Climate data for Choibalsan, elevation 747 m (2,451 ft), (1991–2020 normals, extremes 1936–present)
| Month | Jan | Feb | Mar | Apr | May | Jun | Jul | Aug | Sep | Oct | Nov | Dec | Year |
| Record high °C (°F) | 1.1 (34.0) | 8.6 (47.5) | 22.6 (72.7) | 31.5 (88.7) | 36.4 (97.5) | 41.2 (106.2) | 41.5 (106.7) | 41.9 (107.4) | 35.1 (95.2) | 30.0 (86.0) | 16.5 (61.7) | 5.4 (41.7) | 41.9 (107.4) |
| Mean daily maximum °C (°F) | −14.5 (5.9) | −8.8 (16.2) | 0.3 (32.5) | 11.6 (52.9) | 20.0 (68.0) | 25.8 (78.4) | 27.8 (82.0) | 25.9 (78.6) | 19.6 (67.3) | 9.3 (48.7) | −3.4 (25.9) | −12.4 (9.7) | 8.4 (47.2) |
| Daily mean °C (°F) | −20.2 (−4.4) | −15.5 (4.1) | −6.4 (20.5) | 4.5 (40.1) | 12.6 (54.7) | 19.0 (66.2) | 21.5 (70.7) | 19.3 (66.7) | 12.3 (54.1) | 2.5 (36.5) | −9.5 (14.9) | −17.7 (0.1) | 1.9 (35.4) |
| Mean daily minimum °C (°F) | −24.6 (−12.3) | −21.0 (−5.8) | −12.5 (9.5) | −2.2 (28.0) | 5.3 (41.5) | 12.3 (54.1) | 15.7 (60.3) | 13.4 (56.1) | 5.9 (42.6) | −3.1 (26.4) | −14.3 (6.3) | −21.8 (−7.2) | −3.9 (25.0) |
| Record low °C (°F) | −41.1 (−42.0) | −39.6 (−39.3) | −36.1 (−33.0) | −17.2 (1.0) | −8.9 (16.0) | −0.5 (31.1) | 4.4 (39.9) | 0.3 (32.5) | −7.2 (19.0) | −21.0 (−5.8) | −29.4 (−20.9) | −37.2 (−35.0) | −41.1 (−42.0) |
| Average precipitation mm (inches) | 2 (0.1) | 2 (0.1) | 4 (0.2) | 6 (0.2) | 17 (0.7) | 38 (1.5) | 68 (2.7) | 52 (2.0) | 28 (1.1) | 10 (0.4) | 4 (0.2) | 4 (0.2) | 235 (9.4) |
| Average precipitation days (≥ 1.0 mm) | 1.3 | 1.5 | 1.6 | 2.5 | 3.4 | 6.3 | 8.6 | 6.9 | 4.7 | 2.5 | 1.8 | 2.0 | 43.1 |
| Average relative humidity (%) | 74.2 | 69.7 | 58.3 | 41.7 | 40.0 | 49.8 | 58.8 | 60.0 | 54.8 | 55.7 | 65.4 | 73.3 | 58.5 |
| Mean monthly sunshine hours | 198.5 | 212.0 | 266.1 | 264.0 | 294.9 | 307.3 | 297.9 | 287.1 | 258.2 | 239.2 | 199.5 | 177.6 | 3,002.3 |
| Mean daily sunshine hours | 6.4 | 7.5 | 8.6 | 8.8 | 9.5 | 10.2 | 9.6 | 9.3 | 8.6 | 7.7 | 6.7 | 5.7 | 8.2 |
Source 1: Pogoda.ru.net
Source 2: NOAA (sun, 1961-1990), Deutscher Wetterdienst (daily sun 1961-1990)

==Infrastructure==
- Choibalsan Thermal Power Plant

==Tourist attractions==
- Central Library of Dornod Province

== Transportation ==
The Choibalsan Airport (COQ/ZMCD) has one paved runway, and is served by regular flights to Ulaanbaatar, and Hailar and Manzhouli in Inner Mongolia, China.

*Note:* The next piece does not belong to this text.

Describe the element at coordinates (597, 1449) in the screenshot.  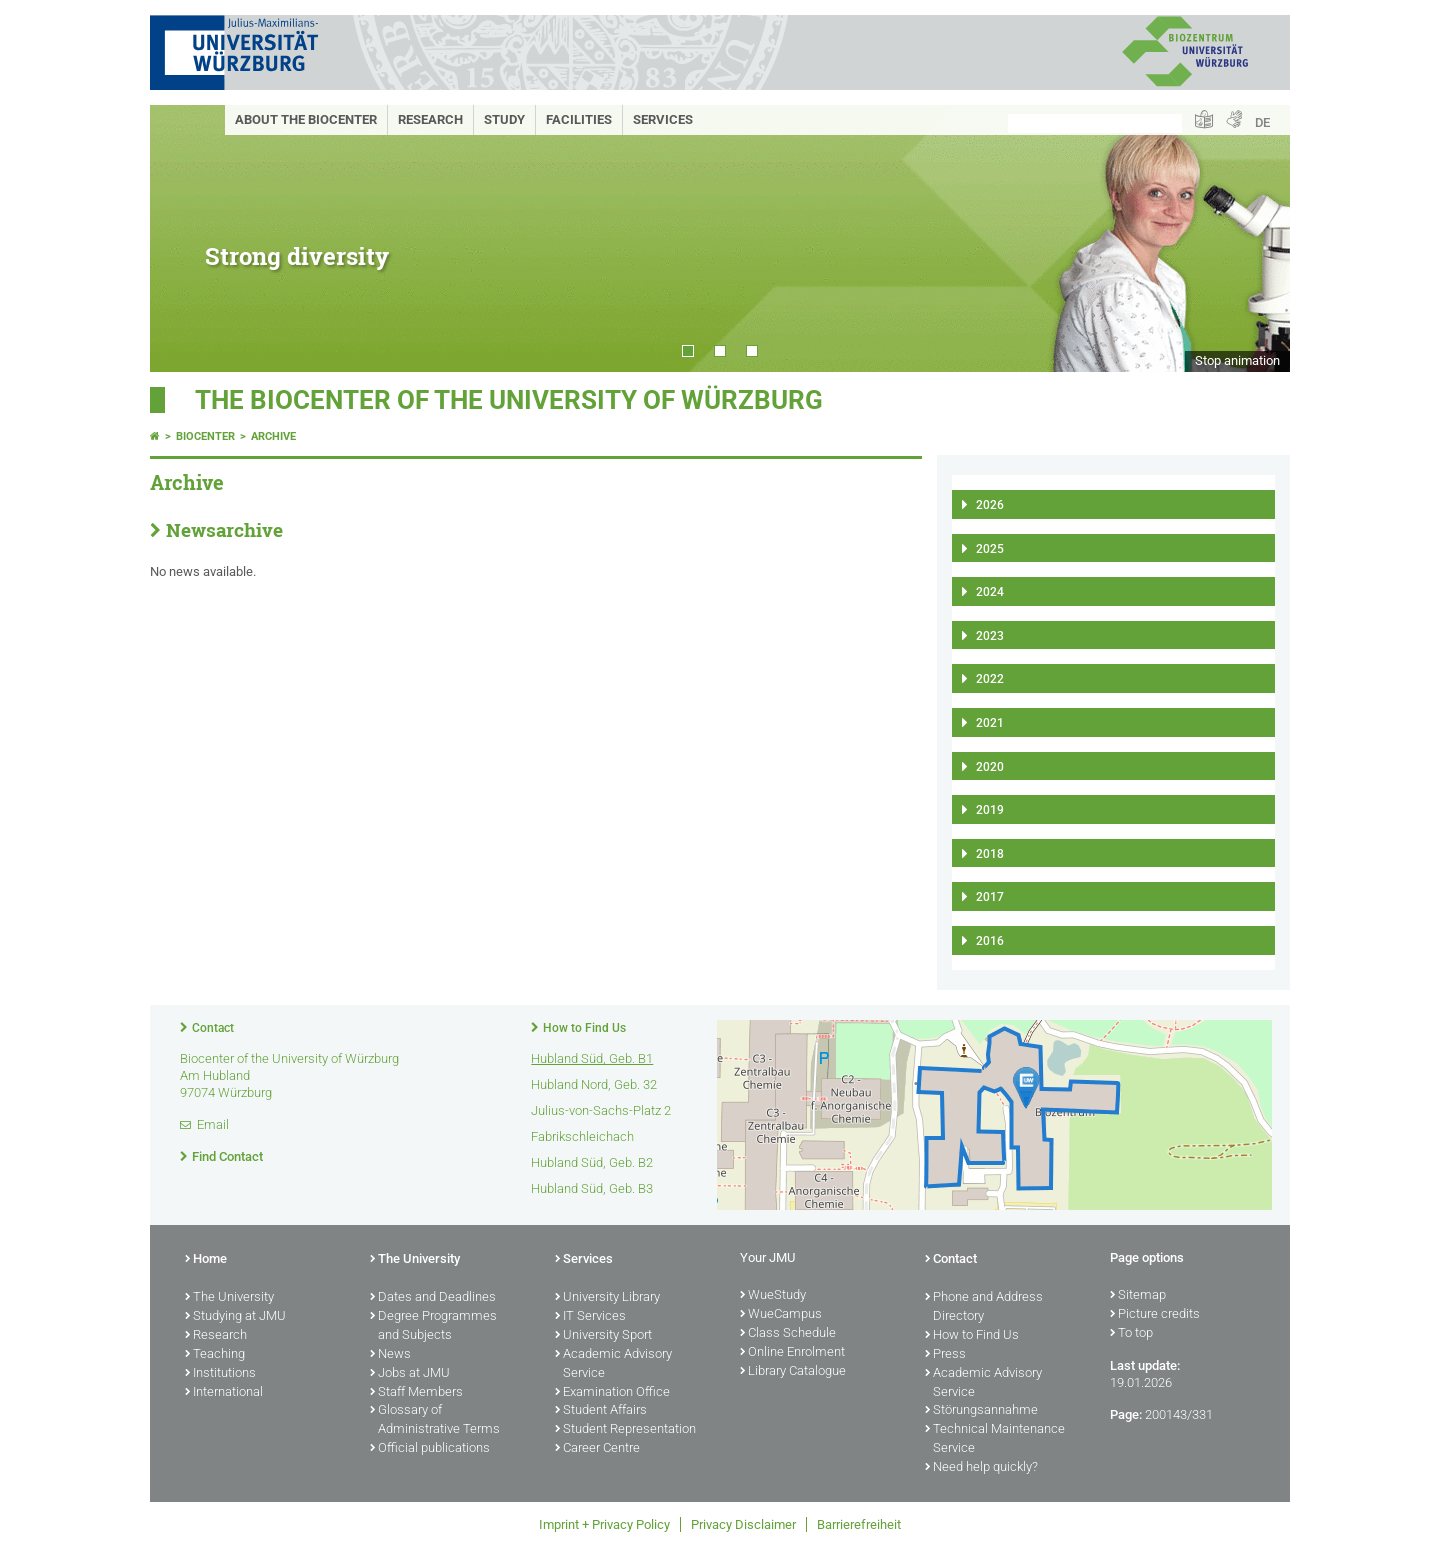 I see `Career Centre` at that location.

There is a railway line (unconnected to the rest of the Mongolian rail network) that connects Choibalsan to the Trans-Siberian Railway (the original routing) in Borzya, Russia; although there are no passenger service across the border: passenger trains from Choibalsan terminate in Chuluunkhoroot (Ereentsav).